▶ [Given records]:
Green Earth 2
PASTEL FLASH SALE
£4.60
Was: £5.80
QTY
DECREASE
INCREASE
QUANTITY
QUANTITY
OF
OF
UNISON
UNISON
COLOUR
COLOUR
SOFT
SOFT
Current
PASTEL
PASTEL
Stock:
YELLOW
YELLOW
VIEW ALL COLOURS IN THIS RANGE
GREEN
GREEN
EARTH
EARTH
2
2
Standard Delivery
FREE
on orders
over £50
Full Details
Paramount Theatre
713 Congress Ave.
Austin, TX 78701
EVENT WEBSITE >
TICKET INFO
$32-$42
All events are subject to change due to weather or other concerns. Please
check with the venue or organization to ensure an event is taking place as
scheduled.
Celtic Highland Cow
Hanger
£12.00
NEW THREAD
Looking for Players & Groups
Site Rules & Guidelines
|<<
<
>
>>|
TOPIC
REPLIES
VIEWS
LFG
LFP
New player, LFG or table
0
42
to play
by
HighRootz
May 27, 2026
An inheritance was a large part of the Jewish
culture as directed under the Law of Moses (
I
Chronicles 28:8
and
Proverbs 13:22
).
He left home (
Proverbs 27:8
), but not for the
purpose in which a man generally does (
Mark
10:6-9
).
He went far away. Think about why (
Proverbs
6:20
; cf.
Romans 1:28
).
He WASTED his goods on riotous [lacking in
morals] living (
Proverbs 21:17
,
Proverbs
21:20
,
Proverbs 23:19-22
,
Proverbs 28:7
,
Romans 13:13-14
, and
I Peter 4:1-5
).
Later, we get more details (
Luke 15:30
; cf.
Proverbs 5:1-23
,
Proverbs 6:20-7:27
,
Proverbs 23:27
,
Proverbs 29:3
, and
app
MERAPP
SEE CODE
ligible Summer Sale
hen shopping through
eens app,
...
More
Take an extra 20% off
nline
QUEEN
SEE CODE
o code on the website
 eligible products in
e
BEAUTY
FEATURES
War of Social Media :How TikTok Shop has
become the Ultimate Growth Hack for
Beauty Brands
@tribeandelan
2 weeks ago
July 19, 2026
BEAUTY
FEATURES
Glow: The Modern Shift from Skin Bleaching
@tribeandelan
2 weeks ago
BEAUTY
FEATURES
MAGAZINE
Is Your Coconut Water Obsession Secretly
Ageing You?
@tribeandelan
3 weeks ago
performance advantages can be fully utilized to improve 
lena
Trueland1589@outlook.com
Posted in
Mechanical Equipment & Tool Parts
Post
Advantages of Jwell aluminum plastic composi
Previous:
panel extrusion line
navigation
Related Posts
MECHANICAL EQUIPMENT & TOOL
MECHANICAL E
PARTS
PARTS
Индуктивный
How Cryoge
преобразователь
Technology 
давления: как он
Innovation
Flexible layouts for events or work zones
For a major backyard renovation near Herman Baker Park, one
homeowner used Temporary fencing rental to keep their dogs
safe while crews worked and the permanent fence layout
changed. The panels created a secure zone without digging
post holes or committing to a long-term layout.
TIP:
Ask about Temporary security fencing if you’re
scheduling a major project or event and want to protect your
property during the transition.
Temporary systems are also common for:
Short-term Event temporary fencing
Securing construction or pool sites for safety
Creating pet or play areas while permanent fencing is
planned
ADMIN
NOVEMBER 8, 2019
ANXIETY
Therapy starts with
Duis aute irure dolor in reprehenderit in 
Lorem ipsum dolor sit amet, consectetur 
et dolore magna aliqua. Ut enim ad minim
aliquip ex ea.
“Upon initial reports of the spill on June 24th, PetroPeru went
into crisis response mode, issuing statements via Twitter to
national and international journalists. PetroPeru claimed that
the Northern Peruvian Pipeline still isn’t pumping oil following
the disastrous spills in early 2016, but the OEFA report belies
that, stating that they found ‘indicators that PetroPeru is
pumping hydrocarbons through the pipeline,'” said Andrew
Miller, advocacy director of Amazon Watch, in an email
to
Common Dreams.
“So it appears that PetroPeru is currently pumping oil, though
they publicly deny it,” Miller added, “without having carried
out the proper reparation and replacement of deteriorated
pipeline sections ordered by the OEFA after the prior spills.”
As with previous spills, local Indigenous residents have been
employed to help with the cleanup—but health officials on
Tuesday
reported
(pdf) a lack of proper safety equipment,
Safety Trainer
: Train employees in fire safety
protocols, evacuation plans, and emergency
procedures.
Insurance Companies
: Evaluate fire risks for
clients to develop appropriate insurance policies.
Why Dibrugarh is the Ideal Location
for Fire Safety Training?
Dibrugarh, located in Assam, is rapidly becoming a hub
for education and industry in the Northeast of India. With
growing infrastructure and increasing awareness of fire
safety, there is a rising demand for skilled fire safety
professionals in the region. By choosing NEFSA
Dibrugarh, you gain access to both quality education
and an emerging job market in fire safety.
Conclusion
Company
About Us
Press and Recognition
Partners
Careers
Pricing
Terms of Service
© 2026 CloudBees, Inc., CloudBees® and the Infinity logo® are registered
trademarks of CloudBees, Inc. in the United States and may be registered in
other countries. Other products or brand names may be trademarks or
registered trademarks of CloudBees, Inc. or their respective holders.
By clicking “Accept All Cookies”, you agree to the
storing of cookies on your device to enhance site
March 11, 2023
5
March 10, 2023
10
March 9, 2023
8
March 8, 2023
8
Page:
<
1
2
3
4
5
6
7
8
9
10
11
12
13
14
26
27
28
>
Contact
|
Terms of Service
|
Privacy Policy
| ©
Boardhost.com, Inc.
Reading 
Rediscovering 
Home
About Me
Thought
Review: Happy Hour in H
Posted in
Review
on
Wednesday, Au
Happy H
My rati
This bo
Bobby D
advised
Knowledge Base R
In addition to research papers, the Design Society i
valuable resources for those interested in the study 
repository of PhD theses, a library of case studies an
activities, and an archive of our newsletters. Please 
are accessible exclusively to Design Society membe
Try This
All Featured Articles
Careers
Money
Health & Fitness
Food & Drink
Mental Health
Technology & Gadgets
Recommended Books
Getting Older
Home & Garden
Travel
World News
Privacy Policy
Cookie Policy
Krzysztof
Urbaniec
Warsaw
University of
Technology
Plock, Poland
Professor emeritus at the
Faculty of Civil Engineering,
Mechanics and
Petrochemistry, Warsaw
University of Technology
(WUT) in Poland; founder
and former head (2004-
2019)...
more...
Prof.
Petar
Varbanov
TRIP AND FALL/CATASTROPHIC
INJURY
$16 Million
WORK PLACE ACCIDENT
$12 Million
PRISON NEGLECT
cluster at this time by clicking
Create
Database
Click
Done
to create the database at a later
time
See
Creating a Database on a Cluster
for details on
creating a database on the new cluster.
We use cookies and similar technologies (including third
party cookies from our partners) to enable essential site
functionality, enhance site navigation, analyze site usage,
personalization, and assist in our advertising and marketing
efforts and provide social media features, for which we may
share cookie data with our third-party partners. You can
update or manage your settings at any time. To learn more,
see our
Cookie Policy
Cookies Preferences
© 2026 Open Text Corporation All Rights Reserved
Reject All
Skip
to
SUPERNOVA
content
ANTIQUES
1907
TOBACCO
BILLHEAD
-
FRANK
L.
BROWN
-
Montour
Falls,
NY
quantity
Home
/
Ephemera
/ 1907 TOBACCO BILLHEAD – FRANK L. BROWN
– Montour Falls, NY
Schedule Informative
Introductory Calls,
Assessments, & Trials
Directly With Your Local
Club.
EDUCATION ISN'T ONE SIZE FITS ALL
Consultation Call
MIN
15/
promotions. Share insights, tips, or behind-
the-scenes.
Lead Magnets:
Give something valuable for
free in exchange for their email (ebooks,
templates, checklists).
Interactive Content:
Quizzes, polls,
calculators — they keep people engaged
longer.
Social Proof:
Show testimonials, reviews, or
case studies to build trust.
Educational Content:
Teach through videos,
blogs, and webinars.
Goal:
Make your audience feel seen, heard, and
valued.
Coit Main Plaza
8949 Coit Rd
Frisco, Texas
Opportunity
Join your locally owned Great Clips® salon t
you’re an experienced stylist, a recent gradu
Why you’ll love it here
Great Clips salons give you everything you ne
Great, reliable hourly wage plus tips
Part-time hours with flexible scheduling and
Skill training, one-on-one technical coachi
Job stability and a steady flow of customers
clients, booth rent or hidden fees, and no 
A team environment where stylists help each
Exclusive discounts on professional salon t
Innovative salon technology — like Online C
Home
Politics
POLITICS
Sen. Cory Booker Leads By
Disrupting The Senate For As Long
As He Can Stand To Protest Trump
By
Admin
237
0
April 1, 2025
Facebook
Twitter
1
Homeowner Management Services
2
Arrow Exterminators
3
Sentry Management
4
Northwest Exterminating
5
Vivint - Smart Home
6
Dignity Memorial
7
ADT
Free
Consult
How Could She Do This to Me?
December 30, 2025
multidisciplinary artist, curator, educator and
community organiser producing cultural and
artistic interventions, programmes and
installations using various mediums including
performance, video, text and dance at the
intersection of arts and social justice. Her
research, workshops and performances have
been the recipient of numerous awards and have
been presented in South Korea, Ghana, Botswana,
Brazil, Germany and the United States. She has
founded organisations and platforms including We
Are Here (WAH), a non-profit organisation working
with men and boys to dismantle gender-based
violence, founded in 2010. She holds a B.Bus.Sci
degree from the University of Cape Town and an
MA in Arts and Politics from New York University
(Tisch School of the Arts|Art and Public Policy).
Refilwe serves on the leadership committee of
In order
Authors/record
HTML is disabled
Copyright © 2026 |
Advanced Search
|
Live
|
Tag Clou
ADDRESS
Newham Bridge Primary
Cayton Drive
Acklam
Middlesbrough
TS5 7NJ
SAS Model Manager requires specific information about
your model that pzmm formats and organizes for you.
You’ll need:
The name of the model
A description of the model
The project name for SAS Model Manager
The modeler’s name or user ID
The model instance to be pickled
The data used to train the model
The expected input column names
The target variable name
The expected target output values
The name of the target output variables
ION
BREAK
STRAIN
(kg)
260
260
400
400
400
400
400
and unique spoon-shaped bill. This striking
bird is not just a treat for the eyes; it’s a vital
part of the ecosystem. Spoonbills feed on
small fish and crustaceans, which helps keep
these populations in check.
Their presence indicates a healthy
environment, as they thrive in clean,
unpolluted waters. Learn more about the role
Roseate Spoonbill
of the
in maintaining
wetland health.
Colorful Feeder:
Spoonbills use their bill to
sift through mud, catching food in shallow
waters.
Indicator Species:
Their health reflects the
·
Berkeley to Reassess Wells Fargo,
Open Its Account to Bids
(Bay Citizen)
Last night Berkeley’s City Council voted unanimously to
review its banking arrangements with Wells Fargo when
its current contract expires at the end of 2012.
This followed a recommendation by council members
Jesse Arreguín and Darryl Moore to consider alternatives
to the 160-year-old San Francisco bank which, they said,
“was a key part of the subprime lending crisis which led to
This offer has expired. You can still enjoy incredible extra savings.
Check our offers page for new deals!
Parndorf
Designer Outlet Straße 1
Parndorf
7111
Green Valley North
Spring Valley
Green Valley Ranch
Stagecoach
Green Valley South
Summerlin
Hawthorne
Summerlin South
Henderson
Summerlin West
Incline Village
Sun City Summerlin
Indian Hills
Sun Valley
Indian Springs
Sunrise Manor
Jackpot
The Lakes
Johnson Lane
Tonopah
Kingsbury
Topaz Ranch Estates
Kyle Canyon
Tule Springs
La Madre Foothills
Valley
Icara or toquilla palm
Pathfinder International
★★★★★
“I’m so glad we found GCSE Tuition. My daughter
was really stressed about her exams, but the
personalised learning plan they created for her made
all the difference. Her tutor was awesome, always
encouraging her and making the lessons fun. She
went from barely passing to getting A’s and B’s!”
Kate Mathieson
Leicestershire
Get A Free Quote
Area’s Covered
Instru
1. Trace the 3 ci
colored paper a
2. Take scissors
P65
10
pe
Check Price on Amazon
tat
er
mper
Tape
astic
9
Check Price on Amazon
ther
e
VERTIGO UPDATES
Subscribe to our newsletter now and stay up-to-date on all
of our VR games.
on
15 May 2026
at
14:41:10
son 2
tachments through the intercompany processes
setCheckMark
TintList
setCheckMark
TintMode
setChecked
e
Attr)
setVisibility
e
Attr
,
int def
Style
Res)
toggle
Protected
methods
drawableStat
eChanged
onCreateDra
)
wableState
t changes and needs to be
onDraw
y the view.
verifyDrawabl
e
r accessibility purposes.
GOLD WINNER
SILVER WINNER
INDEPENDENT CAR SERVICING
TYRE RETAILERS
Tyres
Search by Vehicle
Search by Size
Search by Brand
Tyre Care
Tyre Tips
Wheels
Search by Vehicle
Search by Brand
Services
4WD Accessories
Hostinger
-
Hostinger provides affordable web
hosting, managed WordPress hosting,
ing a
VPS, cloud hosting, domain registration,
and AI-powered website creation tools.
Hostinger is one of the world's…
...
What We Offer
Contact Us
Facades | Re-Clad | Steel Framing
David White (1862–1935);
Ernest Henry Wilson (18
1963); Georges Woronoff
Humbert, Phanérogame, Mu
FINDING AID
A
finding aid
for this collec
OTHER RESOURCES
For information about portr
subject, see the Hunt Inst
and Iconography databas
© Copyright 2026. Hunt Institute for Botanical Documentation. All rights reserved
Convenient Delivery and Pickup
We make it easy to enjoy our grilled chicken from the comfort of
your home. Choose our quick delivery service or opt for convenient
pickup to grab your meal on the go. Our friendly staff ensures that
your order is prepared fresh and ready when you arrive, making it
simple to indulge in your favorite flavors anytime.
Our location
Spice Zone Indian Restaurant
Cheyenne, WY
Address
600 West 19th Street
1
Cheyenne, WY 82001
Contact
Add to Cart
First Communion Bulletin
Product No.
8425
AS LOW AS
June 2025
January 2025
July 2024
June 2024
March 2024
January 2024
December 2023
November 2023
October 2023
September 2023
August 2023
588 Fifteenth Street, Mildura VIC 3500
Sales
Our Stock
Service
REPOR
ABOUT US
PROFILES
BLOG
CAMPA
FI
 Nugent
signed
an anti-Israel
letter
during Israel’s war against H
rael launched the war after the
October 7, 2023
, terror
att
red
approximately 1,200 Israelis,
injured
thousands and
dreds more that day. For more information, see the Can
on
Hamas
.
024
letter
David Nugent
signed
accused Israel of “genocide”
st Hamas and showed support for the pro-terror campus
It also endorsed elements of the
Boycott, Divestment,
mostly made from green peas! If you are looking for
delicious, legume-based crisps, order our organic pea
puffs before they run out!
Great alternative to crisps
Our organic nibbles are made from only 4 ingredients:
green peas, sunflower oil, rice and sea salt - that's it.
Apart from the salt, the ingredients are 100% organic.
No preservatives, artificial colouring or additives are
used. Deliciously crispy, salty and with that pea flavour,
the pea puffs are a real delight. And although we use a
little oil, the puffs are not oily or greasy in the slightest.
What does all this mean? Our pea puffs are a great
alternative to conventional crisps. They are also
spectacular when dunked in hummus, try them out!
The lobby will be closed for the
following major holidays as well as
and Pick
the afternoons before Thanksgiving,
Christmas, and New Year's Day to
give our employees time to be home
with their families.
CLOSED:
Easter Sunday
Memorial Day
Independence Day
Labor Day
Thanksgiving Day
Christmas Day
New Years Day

▶ [Aim of the task]: Once the line with "VPS, cloud hosting, domain" is found in the records above, print exactly that line and every line after it through the line with "We make it easy".

▶ [Expected answer]:
VPS, cloud hosting, domain registration,
and AI-powered website creation tools.
Hostinger is one of the world's…
...
What We Offer
Contact Us
Facades | Re-Clad | Steel Framing
David White (1862–1935);
Ernest Henry Wilson (18
1963); Georges Woronoff
Humbert, Phanérogame, Mu
FINDING AID
A
finding aid
for this collec
OTHER RESOURCES
For information about portr
subject, see the Hunt Inst
and Iconography databas
© Copyright 2026. Hunt Institute for Botanical Documentation. All rights reserved
Convenient Delivery and Pickup
We make it easy to enjoy our grilled chicken from the comfort of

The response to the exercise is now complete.